27. The High Wire by William Haggard

This is something like the 5th or 6th Haggard I have read.  What a great discovery.  It's odd, because the only books of his I have found are these gorgeous green penguins from the 50s and 60s.  However, it turns out Haggard wrote almost 30 books going right into 1990, but I never see those later books.  I wonder if they didn't sell as well.

I would say The High Wire is one of the lesser of his books that I have read.  I kind of get the feeling he is trying for a love story as that is the narrative thread that holds together a somewhat disjointed plot.  The main actor here is Rex Hadley, recently divorced from a difficult woman (whose behaviour somehow held him back from fulfilling his full career potential as a managing engineer) is now promoted to take over the nationally important "Project A".  He is first given a week's vacation to settle down post-divorce and goes to Sestriere, a ski resort in the Italian alps.  There he meets a charming and louche aristocratic with an attractive woman who wine and dine him and he accidentally lets slip that he is now the boss of Project A.

He realizes his error the next day, and also sees the slip as a reminder that he has to tighten up his game.  However, it is enough for the aristocrat who then gets assigned to the British embassy where he sets up a blackmail play.  At the same time, his boss, Victor head of the secret service back in the enemy country (never named and not Russia) also is working with more direct action to get Hadley to talk.  Project A is only in its nascent stage, but the rumours are that it is based on a new concept that could revolutionize conventional warfare and tip the balance of power to the west.  Victor's boss is putting heavy pressure on him to find out what it is.

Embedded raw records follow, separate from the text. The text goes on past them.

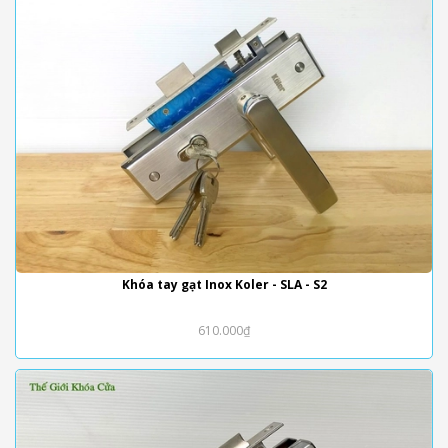
Khóa tay gạt Inox Koler - SLA - S2
610.000₫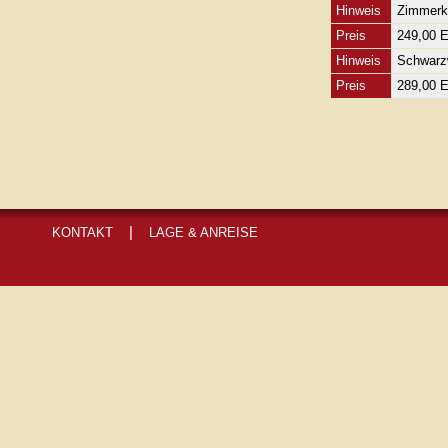
Hinweis
Zimmerk
Preis
249,00 
Hinweis
Schwarz
Preis
289,00 
|
KONTAKT
LAGE & ANREISE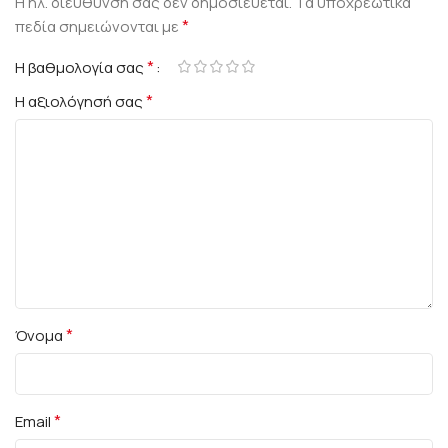
Η ηλ. διεύθυνση σας δεν δημοσιεύεται.
Τα υποχρεωτικά
*
πεδία σημειώνονται με
*
Η βαθμολογία σας
*
Η αξιολόγησή σας
*
Όνομα
*
Email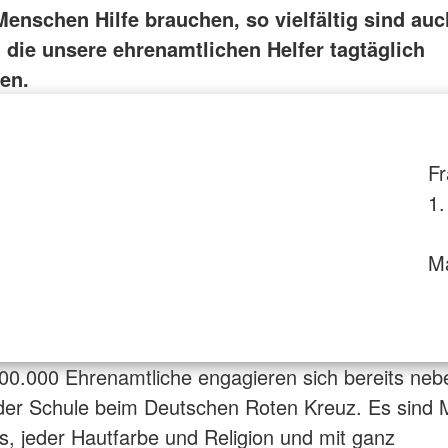
Menschen Hilfe brauchen, so vielfältig sind auc
 die unsere ehrenamtlichen Helfer tagtäglich
en.
Fr
1.
Ma
00.000 Ehrenamtliche engagieren sich bereits neb
der Schule beim Deutschen Roten Kreuz. Es sind
rs, jeder Hautfarbe und Religion und mit ganz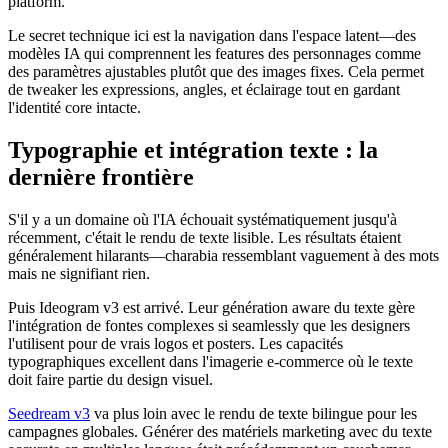
platform.
Le secret technique ici est la navigation dans l'espace latent—des
modèles IA qui comprennent les features des personnages comme
des paramètres ajustables plutôt que des images fixes. Cela permet
de tweaker les expressions, angles, et éclairage tout en gardant
l'identité core intacte.
Typographie et intégration texte : la
dernière frontière
S'il y a un domaine où l'IA échouait systématiquement jusqu'à
récemment, c'était le rendu de texte lisible. Les résultats étaient
généralement hilarants—charabia ressemblant vaguement à des mots
mais ne signifiant rien.
Puis Ideogram v3 est arrivé. Leur génération aware du texte gère
l'intégration de fontes complexes si seamlessly que les designers
l'utilisent pour de vrais logos et posters. Les capacités
typographiques excellent dans l'imagerie e-commerce où le texte
doit faire partie du design visuel.
Seedream v3
va plus loin avec le rendu de texte bilingue pour les
campagnes globales. Générer des matériels marketing avec du texte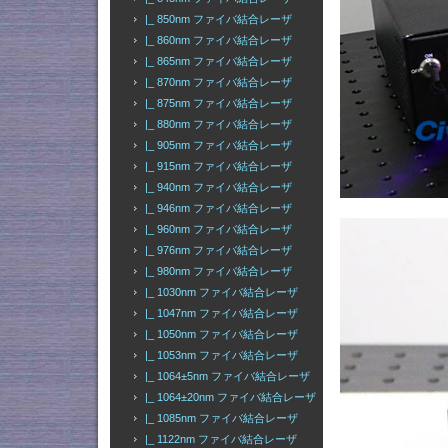
|_ 850nm ファイバ結合レーザ
|_ 860nm ファイバ結合レーザ
|_ 865nm ファイバ結合レーザ
|_ 870nm ファイバ結合レーザ
|_ 875nm ファイバ結合レーザ
|_ 880nm ファイバ結合レーザ
|_ 905nm ファイバ結合レーザ
|_ 915nm ファイバ結合レーザ
|_ 940nm ファイバ結合レーザ
|_ 946nm ファイバ結合レーザ
|_ 960nm ファイバ結合レーザ
|_ 976nm ファイバ結合レーザ
|_ 980nm ファイバ結合レーザ
|_ 1030nm ファイバ結合レーザ
|_ 1047nm ファイバ結合レーザ
|_ 1050nm ファイバ結合レーザ
|_ 1053nm ファイバ結合レーザ
|_ 1064±5nm ファイバ結合レーザ
|_ 1064±20nm ファイバ結合レーザ
|_ 1085nm ファイバ結合レーザ
|_ 1122nm ファイバ結合レーザ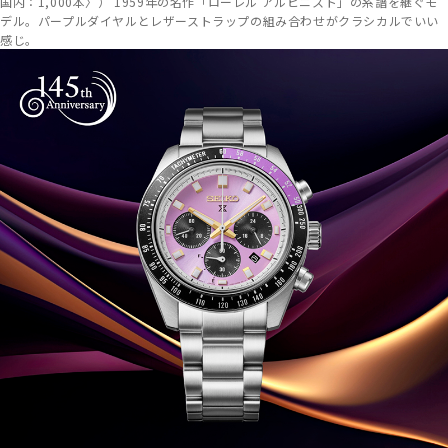
国内：1,000本〉） 1959年の名作「ローレル アルピニスト」の系譜を継ぐモ
デル。パープルダイヤルとレザーストラップの組み合わせがクラシカルでいい
感じ。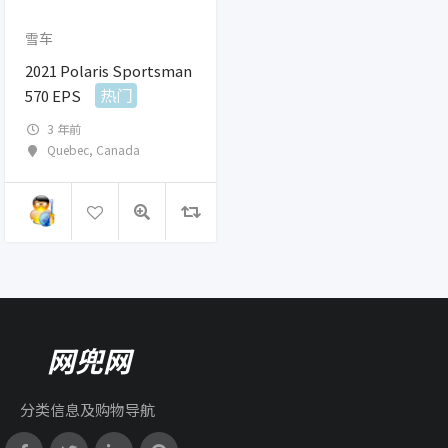
雪车
2021 Polaris Sportsman
热门
570 EPS
3 年前
Quebec
,
Canada
网兜网
分类信息及购物导航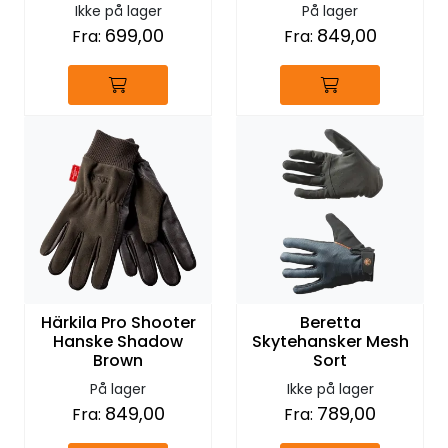
Forest Green
Ikke på lager
På lager
699,00
849,00
Fra:
Fra:
Härkila Pro Shooter
Beretta
Hanske Shadow
Skytehansker Mesh
Brown
Sort
På lager
Ikke på lager
849,00
789,00
Fra:
Fra: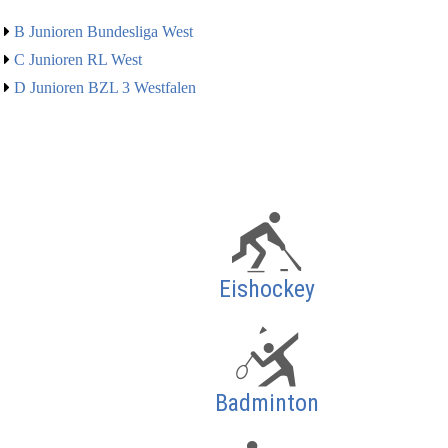
B Junioren Bundesliga West
C Junioren RL West
D Junioren BZL 3 Westfalen
Eishockey
Badminton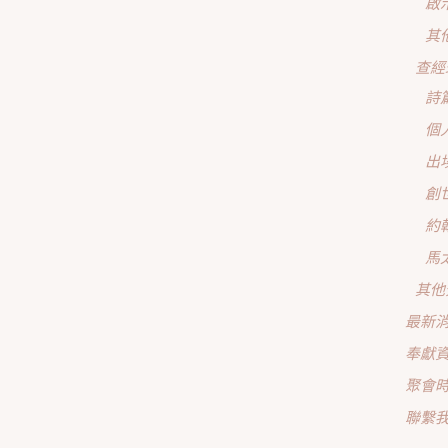
啟
其
查經
詩
個
出
創
約
馬
其他
最新
奉獻
聚會
聯繫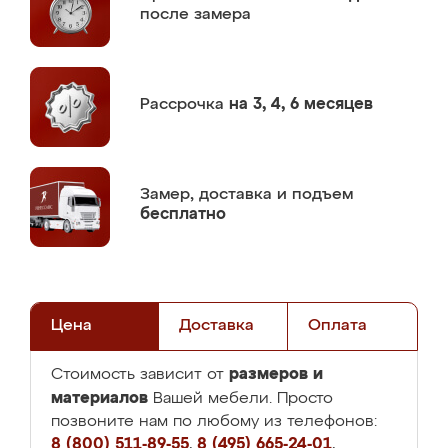
после замера
Рассрочка
на 3, 4, 6 месяцев
Замер,
доставка и подъем
бесплатно
Цена
Доставка
Оплата
размеров и
Стоимость зависит от
материалов
Вашей мебели. Просто
позвоните нам по любому из телефонов:
8 (800) 511-89-55
,
8 (495) 665-24-01
,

I say it is disjointed, but it's more that the book flows pretty evenly for the first two-thirds, seems to conclude and then has a new final act which involves Hadley now engaged to the woman he first met with the aristocrat back in Sestriere and though Victor and the aristocrats moves have been blocked, Victor comes himself for a final desperate play.  It involves commandeering a gondola (thus the title) to torture Hadley and get his info. I can't remember if Victor was a character in any of the earlier books and maybe that's why he gets this final chapter, but it felt tacked on.  There was more action than usual in this book including an attempted kidnapping via helicopter on english soil, with dogs attacking and a shootout. That was fun. So not my favourite Haggard but will look great next to the other green penguins on my shelf!